The most important petrological problem relating to the development of island arc systems is the origin of the basalt-andesite-dacite-rhyolite volcanic suite. Characteristics of the suite are reviewed. They include distribution of active volcanoes relative to Benioff zones, chemical composition and fractionation trends of magmas, the evolutionary development of island arcs in time, often comprising an earlier tholeiitic stage followed by a later calcalkaline stage, and the trend of magmas to become richer in potassium and other incompatible elements, the greater the height of the volcano above the Benioff zone.
Recent researches in experimental petrology suggest three fractionation controls which might be responsible for various characteristics of the suite; amphibole-controlled fractionation, eclogite-controlled fractionation and direct partial melting of mantle pyrolite under conditions of high water vapour pressure. The operation of these processes is reviewed. Amphibole-controlled fractionation is limited to depths smaller than 100 km and causes a calcalkaline trend among residual liquids but with little change in K/Na and rare earth element abundances. Eclogite-controlled fractionation likewise causes a calcalkaline trend but is accompanied by increase of K/Na ratios and fractionation of the rare earth elements. This process probably occurs in the 100–150 km depth interval. Partial melting of the mantle under high PH2O is shown to cause the formation of basaltic magmas in the depth interval, 70–100 km. Upon rising, these magmas fractionate towards basaltic andesite and andesite compositions via the crystallization mainly of olivine. Resulting liquids display a tholeiitic differentiation trend.
A model for the operation of these processes in the island arc environment is proposed. Amphibolite in the subducted oceanic crust becomes dehydrated at depths of 70–100 km under subsolidus conditions. The water produced causes partial melting to occur in the pyrolite wedge above the Benioff zone. Magmas thus produced differentiate under high PH2O to produce the early tholeiite stage of arc development. As the oceanic crust is sub-ducted to depths of 100–150 km, a high PH2O is maintained by the dehydration of serpentinite and derivative high pressure hydrated magnesium silicates. Partial melting of the quartz eclogite oceanic crust produces rhyodacite magmas. These react with overlying mantle pyrolite to form pyroxenite. Diapirs of pyroxenite rise upwards from the Benioff zone, partially melting to form magmas which fractionate by eclogite crystallization (80–150 km) and amphibole crystallization (30–100 km) thereby producing the calcalkaline phase of arc development.

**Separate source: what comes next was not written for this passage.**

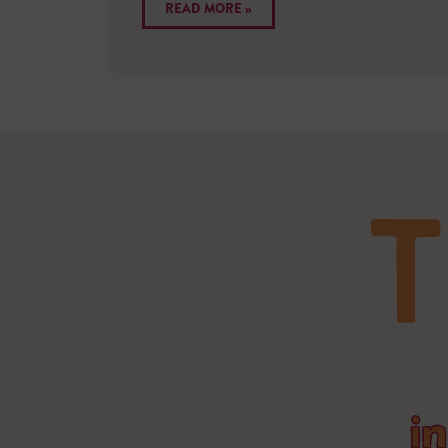
READ MORE »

The residual, refractory eclogite and peridotite in the lithosphere plates which sink below about 150 km have become irreversibly differentiated and never again are able to participate in the formation of basaltic magmas at mid-oceanic ridges. The complementary differentiate is, ultimately, the continental crust, which grows through time by the accretion of island arcs and by the addition of the andesitic volcanic suite, derived as discussed above. It is estimated that about 30–60% of the volume of the mantle has passed through this process of irreversible differentiation.